Er zijn veel van dergelijke viool- en ensemblehoogtepunten – niet in de laatste plaats de zangerige verfranste gratie van de vier violen in het afsluitende menuet van nr. 7 – maar de andere vreugde hier is natuurlijk dat BWV1065 de enige Bach-transcriptie is die gebruikmaakt van een orkest. De andere zijn voor soloklavecimbel of orgel, wat de procedure nog meer caleidoscopische kleur geeft. Zo hebben we Alessandrini als soloklavecinist voor BWV978, 976 en 972, die contrastrijke lezingen serveert die afwisselend sierlijk uitbundig en poëtisch expressief zijn; de tedere Largo van BWV976 in C is bijzonder ontroerend. Het verdere plezier van Lorenzo Ghielmi op het Mascioni-orgel van Santa Maria dei Miracoli in Morbio Inferiore, Zwitserland, brengt een extra panoplie van kleur, favoriete momenten inclusief zijn combinatie van lenigheid en majesteit in het openings-Allegro van BWV593. Ik kan me niet herinneren wanneer ik voor het laatst zo van een Vivaldi-album heb genoten als van dit.

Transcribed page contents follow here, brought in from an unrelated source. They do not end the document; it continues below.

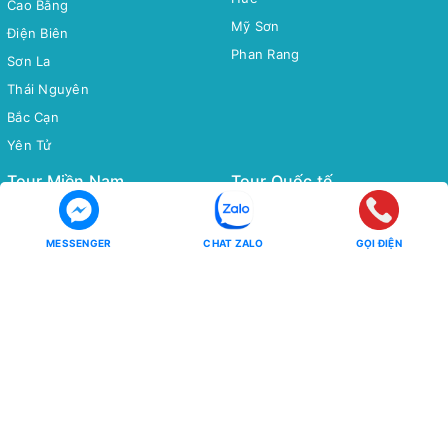
Cao Bằng
Mỹ Sơn
Điện Biên
Phan Rang
Sơn La
Thái Nguyên
Bắc Cạn
Yên Tử
Tour Miền Nam
Tour Quốc tế
Miền Tây
CHÂU Á
Côn Đảo
CHÂU ÂU
MESSENGER
CHAT ZALO
GỌI ĐIỆN
CHÂU MỸ - CHÂU ÚC - CHÂU
Phú Quốc
PHI
Hồ Tràm
CHÙM TOUR
CHÙM TOUR
Chùm Tour Miền Bắc Siêu Ưu
Đãi
Đông Bắc - Tây Bắc
Tour Tiết Kiệm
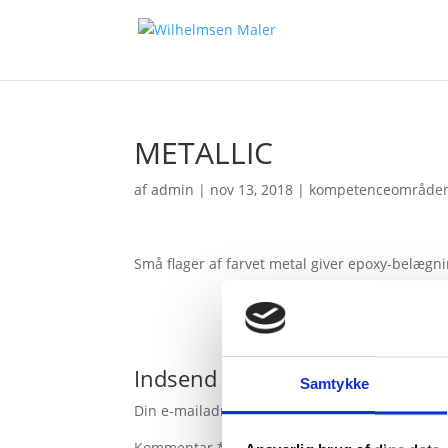
METALLIC
af
admin
|
nov 13, 2018
|
kompetenceområde
Små flager af farvet metal giver epoxy-belægni
Indsend Kommentar
Samtykke
Din e-mailadresse vil ikke blive publiceret.
Kræ
Kommentar
*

We’re so familiar with Vivaldi these days that it’s easy to forget what an impact his first set of concertos, L’estro armonico, made upon its publication in Amsterdam in 1711 – the world’s first full hit of that now instantly recognisable language of fast chord changes, punchy rhythms and sharp dynamic shifts. Then there was its title, marrying harmony with estro – ‘poetic fury’ or ‘impulse of the faculty of imagination’ – in an era when ‘12 Concertos for three violins and continuo’ was generally as sexy as descriptions got. No wonder Bach, with his curiosity in stylistic developments beyond his immediate surroundings and his penchant for stretching his own compositional muscles, quickly saw these works as ripe for keyboard arrangement. What’s more surprising is that there haven’t been more recordings such as this one from Concerto Italiano and Rinaldo Alessandrini, presenting Vivaldi’s set alongside its six Bachian reworkings, each transcription following immediately after its Venetian parent concerto. No matter, since this double-disc offering is so good that it feels like the only set a person would ever need.

The ensemble sound itself from Concerto Italiano is warm, nimble and buoyant, walking a perfect line of being smartly rhythmic and dramatically taut while retaining elegance and flow, with nothing exaggerated. There is such a chamber awareness. Listen, for instance, to the class with which cellist Marco Frezzato smoothly shimmies in and out of the solo action in the opening Allegro of No 10 in B minor for four violins. That concerto also provides plenty of opportunities to savour the togetherness of violinists Boris Begelman, Elisa Citterio, Andrea Rognoni and Stefano Barneschi, whose collective expression in moments such as the central Largo feels alive with hidden Vivaldian word-painting.

Then, what a show for Bach’s ensuing BWV1065 version in A minor for four harpsichords, opening with a switch to darker Germanic colour, followed by the combined luminous virtuosity of the soloists – Alessandrini himself, with Andrea Buccarella, Ignazio Schifani and Salvatore Carchiolo – who sparkle against the ensemble sound. Their trilling is truly pulse-racing. Note, too, that the Vivaldi concertos have been recorded at the high Classical pitch used in Venice and the same pitch has been kept for the Bach – an intelligent ripping-up of the authenticity rulebook so as to avoid the jarring effect you’d otherwise get when hopping over to Kammerton or Chorton.

There are many such violin and ensemble highlights – not least the four violins’ liltingly Frenchified grace in No 7’s concluding minuet – but of course the other joy here is that BWV1065 is the only Bach transcription employing an orchestra. The others are for solo harpsichord or organ, providing further kaleidoscopic colour to proceedings. So we have Alessandrini as solo harpsichordist for BWV978, 976 and 972, serving up contrast-rich readings that are by turns daintily exuberant and poetically expressive; the tender Largo of BWV976 in C is especially touching. The further pleasure of Lorenzo Ghielmi on the Mascioni organ of Santa Maria dei Miracoli in Morbio Inferiore, Switzerland, brings an additional panoply of colour, favourite moments including his combination of nimbleness and majesty in the opening Allegro of BWV593. I can’t remember when I last enjoyed a Vivaldi album as much as this.